Aim of the exercise:
Leaving the images aside, transcribe all the data below exactly.

##### Source data

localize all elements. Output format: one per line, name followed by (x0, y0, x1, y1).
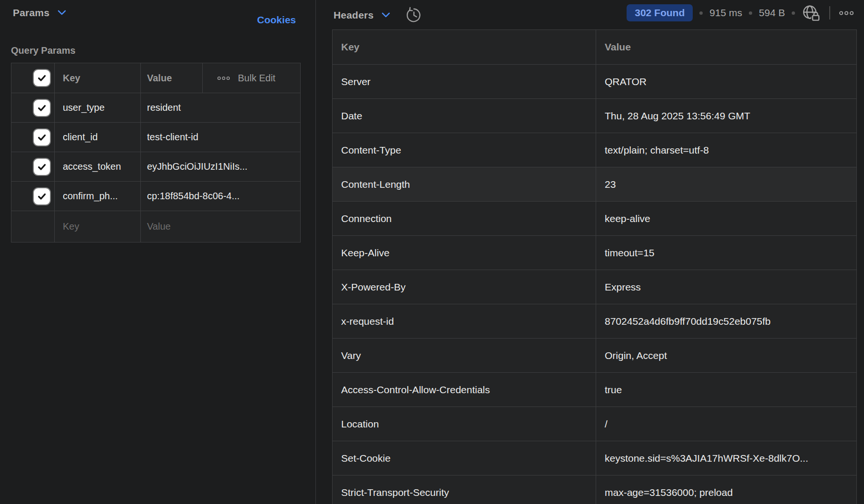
header-key: Content-Length (333, 167, 596, 201)
header-row-x-powered-by: X-Powered-By Express (333, 270, 856, 304)
header-value: Express (596, 270, 856, 304)
response-size: 594 B (759, 7, 785, 19)
value-column-header: Value (596, 30, 856, 64)
dot-separator (792, 11, 795, 15)
header-value: text/plain; charset=utf-8 (596, 133, 856, 167)
header-value: QRATOR (596, 65, 856, 98)
headers-dropdown[interactable]: Headers (334, 10, 373, 21)
param-key-input[interactable]: confirm_ph... (55, 182, 141, 211)
param-value-input[interactable]: eyJhbGciOiJIUzI1NiIs... (141, 152, 300, 181)
more-options-icon[interactable] (839, 10, 854, 16)
header-key: Connection (333, 202, 596, 235)
param-key-input[interactable]: user_type (55, 93, 141, 122)
select-all-checkbox[interactable] (11, 63, 55, 93)
response-history-icon[interactable] (405, 6, 423, 24)
new-param-checkbox-cell (11, 211, 55, 242)
header-row-sts: Strict-Transport-Security max-age=315360… (333, 475, 856, 504)
header-row-content-length: Content-Length 23 (333, 167, 856, 202)
param-checkbox[interactable] (11, 123, 55, 152)
check-icon (37, 103, 47, 113)
header-value: true (596, 373, 856, 407)
query-param-row: user_type resident (11, 93, 300, 122)
new-param-row: Key Value (11, 211, 300, 242)
new-param-key-input[interactable]: Key (55, 211, 141, 242)
query-param-row: confirm_ph... cp:18f854bd-8c06-4... (11, 181, 300, 211)
header-row-date: Date Thu, 28 Aug 2025 13:56:49 GMT (333, 99, 856, 133)
header-row-vary: Vary Origin, Accept (333, 339, 856, 373)
param-checkbox[interactable] (11, 152, 55, 181)
header-value: Thu, 28 Aug 2025 13:56:49 GMT (596, 99, 856, 133)
header-key: Strict-Transport-Security (333, 475, 596, 504)
response-headers-table: Key Value Server QRATOR Date Thu, 28 Aug… (332, 29, 857, 504)
cookies-link[interactable]: Cookies (257, 14, 296, 26)
check-icon (37, 191, 47, 202)
param-checkbox[interactable] (11, 93, 55, 122)
header-row-content-type: Content-Type text/plain; charset=utf-8 (333, 133, 856, 167)
response-time: 915 ms (709, 7, 742, 19)
header-value: keystone.sid=s%3AJIA17hWRSf-Xe-8dlk7O... (596, 441, 856, 475)
dot-separator (699, 11, 703, 15)
check-icon (37, 132, 47, 143)
check-icon (37, 73, 47, 83)
bulk-edit-label: Bulk Edit (238, 73, 275, 84)
key-column-header: Key (333, 30, 596, 64)
chevron-down-icon[interactable] (382, 11, 390, 19)
request-params-panel: Params Cookies Query Params Key Value Bu… (0, 0, 315, 504)
param-key-input[interactable]: client_id (55, 123, 141, 152)
header-row-x-request-id: x-request-id 8702452a4d6fb9ff70dd19c52eb… (333, 304, 856, 339)
header-key: x-request-id (333, 304, 596, 338)
header-key: Location (333, 407, 596, 441)
chevron-down-icon (58, 9, 66, 17)
query-param-row: client_id test-client-id (11, 122, 300, 152)
bulk-edit-button[interactable]: Bulk Edit (203, 63, 300, 93)
params-dropdown[interactable]: Params (13, 7, 66, 19)
header-value: max-age=31536000; preload (596, 475, 856, 504)
header-key: Set-Cookie (333, 441, 596, 475)
header-row-acac: Access-Control-Allow-Credentials true (333, 373, 856, 407)
params-dropdown-label: Params (13, 7, 49, 19)
query-params-title: Query Params (11, 45, 76, 56)
header-value: / (596, 407, 856, 441)
param-key-input[interactable]: access_token (55, 152, 141, 181)
status-badge: 302 Found (627, 4, 693, 21)
header-row-connection: Connection keep-alive (333, 202, 856, 236)
value-column-header: Value (141, 63, 203, 93)
check-icon (37, 162, 47, 172)
response-headers-panel: Headers 302 Found 915 ms 594 B (315, 0, 864, 504)
header-key: X-Powered-By (333, 270, 596, 304)
response-meta-bar: 302 Found 915 ms 594 B (627, 4, 854, 21)
param-checkbox[interactable] (11, 182, 55, 211)
header-value: Origin, Accept (596, 339, 856, 372)
key-column-header: Key (55, 63, 141, 93)
header-row-location: Location / (333, 407, 856, 441)
header-row-set-cookie: Set-Cookie keystone.sid=s%3AJIA17hWRSf-X… (333, 441, 856, 475)
header-key: Server (333, 65, 596, 98)
query-params-table: Key Value Bulk Edit user_type resident c… (11, 63, 301, 242)
header-value: 8702452a4d6fb9ff70dd19c52eb075fb (596, 304, 856, 338)
param-value-input[interactable]: resident (141, 93, 300, 122)
query-param-row: access_token eyJhbGciOiJIUzI1NiIs... (11, 152, 300, 181)
header-row-server: Server QRATOR (333, 65, 856, 99)
header-value: keep-alive (596, 202, 856, 235)
header-row-keep-alive: Keep-Alive timeout=15 (333, 236, 856, 270)
dot-separator (749, 11, 752, 15)
header-key: Vary (333, 339, 596, 372)
header-key: Keep-Alive (333, 236, 596, 270)
header-value: 23 (596, 167, 856, 201)
header-key: Content-Type (333, 133, 596, 167)
new-param-value-input[interactable]: Value (141, 211, 300, 242)
more-options-icon[interactable] (217, 76, 230, 81)
divider (829, 6, 830, 19)
header-key: Date (333, 99, 596, 133)
header-key: Access-Control-Allow-Credentials (333, 373, 596, 407)
network-security-icon[interactable] (802, 4, 821, 21)
response-table-header-row: Key Value (333, 30, 856, 65)
param-value-input[interactable]: test-client-id (141, 123, 300, 152)
query-params-header-row: Key Value Bulk Edit (11, 63, 300, 93)
header-value: timeout=15 (596, 236, 856, 270)
param-value-input[interactable]: cp:18f854bd-8c06-4... (141, 182, 300, 211)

##########

Task output:
localize all elements. Output format: one per line, name followed by (x0, y0, x1, y1).
header-key: Content-Length (333, 167, 596, 201)
header-row-x-powered-by: X-Powered-By Express (333, 270, 856, 304)
header-value: Express (596, 270, 856, 304)
response-size: 594 B (759, 7, 785, 19)
value-column-header: Value (596, 30, 856, 64)
dot-separator (792, 11, 795, 15)
header-value: text/plain; charset=utf-8 (596, 133, 856, 167)
header-value: QRATOR (596, 65, 856, 98)
headers-dropdown[interactable]: Headers (334, 10, 373, 21)
param-key-input[interactable]: confirm_ph... (55, 182, 141, 211)
param-value-input[interactable]: eyJhbGciOiJIUzI1NiIs... (141, 152, 300, 181)
more-options-icon[interactable] (839, 10, 854, 16)
header-key: Connection (333, 202, 596, 235)
param-key-input[interactable]: user_type (55, 93, 141, 122)
select-all-checkbox[interactable] (11, 63, 55, 93)
response-history-icon[interactable] (405, 6, 423, 24)
new-param-checkbox-cell (11, 211, 55, 242)
header-row-sts: Strict-Transport-Security max-age=315360… (333, 475, 856, 504)
header-row-content-length: Content-Length 23 (333, 167, 856, 202)
param-checkbox[interactable] (11, 123, 55, 152)
check-icon (37, 103, 47, 113)
header-value: true (596, 373, 856, 407)
query-param-row: user_type resident (11, 93, 300, 122)
new-param-row: Key Value (11, 211, 300, 242)
new-param-key-input[interactable]: Key (55, 211, 141, 242)
query-param-row: confirm_ph... cp:18f854bd-8c06-4... (11, 181, 300, 211)
header-row-date: Date Thu, 28 Aug 2025 13:56:49 GMT (333, 99, 856, 133)
header-row-vary: Vary Origin, Accept (333, 339, 856, 373)
param-checkbox[interactable] (11, 152, 55, 181)
header-value: Thu, 28 Aug 2025 13:56:49 GMT (596, 99, 856, 133)
header-key: Strict-Transport-Security (333, 475, 596, 504)
response-headers-table: Key Value Server QRATOR Date Thu, 28 Aug… (332, 29, 857, 504)
cookies-link[interactable]: Cookies (257, 14, 296, 26)
check-icon (37, 191, 47, 202)
param-checkbox[interactable] (11, 93, 55, 122)
header-row-content-type: Content-Type text/plain; charset=utf-8 (333, 133, 856, 167)
response-time: 915 ms (709, 7, 742, 19)
header-value: keystone.sid=s%3AJIA17hWRSf-Xe-8dlk7O... (596, 441, 856, 475)
dot-separator (699, 11, 703, 15)
check-icon (37, 132, 47, 143)
check-icon (37, 73, 47, 83)
bulk-edit-label: Bulk Edit (238, 73, 275, 84)
key-column-header: Key (333, 30, 596, 64)
chevron-down-icon[interactable] (382, 11, 390, 19)
request-params-panel: Params Cookies Query Params Key Value Bu… (0, 0, 315, 504)
param-key-input[interactable]: client_id (55, 123, 141, 152)
header-row-x-request-id: x-request-id 8702452a4d6fb9ff70dd19c52eb… (333, 304, 856, 339)
header-key: x-request-id (333, 304, 596, 338)
header-key: Location (333, 407, 596, 441)
chevron-down-icon (58, 9, 66, 17)
query-param-row: client_id test-client-id (11, 122, 300, 152)
bulk-edit-button[interactable]: Bulk Edit (203, 63, 300, 93)
params-dropdown[interactable]: Params (13, 7, 66, 19)
header-value: max-age=31536000; preload (596, 475, 856, 504)
header-key: Set-Cookie (333, 441, 596, 475)
header-row-acac: Access-Control-Allow-Credentials true (333, 373, 856, 407)
params-dropdown-label: Params (13, 7, 49, 19)
query-params-title: Query Params (11, 45, 76, 56)
header-value: / (596, 407, 856, 441)
param-key-input[interactable]: access_token (55, 152, 141, 181)
status-badge: 302 Found (627, 4, 693, 21)
header-row-connection: Connection keep-alive (333, 202, 856, 236)
value-column-header: Value (141, 63, 203, 93)
check-icon (37, 162, 47, 172)
response-headers-panel: Headers 302 Found 915 ms 594 B (315, 0, 864, 504)
header-key: X-Powered-By (333, 270, 596, 304)
response-meta-bar: 302 Found 915 ms 594 B (627, 4, 854, 21)
param-checkbox[interactable] (11, 182, 55, 211)
header-value: Origin, Accept (596, 339, 856, 372)
key-column-header: Key (55, 63, 141, 93)
header-row-location: Location / (333, 407, 856, 441)
header-row-set-cookie: Set-Cookie keystone.sid=s%3AJIA17hWRSf-X… (333, 441, 856, 475)
header-key: Server (333, 65, 596, 98)
query-params-table: Key Value Bulk Edit user_type resident c… (11, 63, 301, 242)
header-value: 8702452a4d6fb9ff70dd19c52eb075fb (596, 304, 856, 338)
param-value-input[interactable]: resident (141, 93, 300, 122)
query-param-row: access_token eyJhbGciOiJIUzI1NiIs... (11, 152, 300, 181)
header-row-server: Server QRATOR (333, 65, 856, 99)
header-value: keep-alive (596, 202, 856, 235)
header-row-keep-alive: Keep-Alive timeout=15 (333, 236, 856, 270)
dot-separator (749, 11, 752, 15)
header-key: Vary (333, 339, 596, 372)
header-key: Keep-Alive (333, 236, 596, 270)
header-value: 23 (596, 167, 856, 201)
header-key: Content-Type (333, 133, 596, 167)
new-param-value-input[interactable]: Value (141, 211, 300, 242)
more-options-icon[interactable] (217, 76, 230, 81)
divider (829, 6, 830, 19)
header-key: Date (333, 99, 596, 133)
header-key: Access-Control-Allow-Credentials (333, 373, 596, 407)
network-security-icon[interactable] (802, 4, 821, 21)
response-table-header-row: Key Value (333, 30, 856, 65)
param-value-input[interactable]: test-client-id (141, 123, 300, 152)
query-params-header-row: Key Value Bulk Edit (11, 63, 300, 93)
header-value: timeout=15 (596, 236, 856, 270)
param-value-input[interactable]: cp:18f854bd-8c06-4... (141, 182, 300, 211)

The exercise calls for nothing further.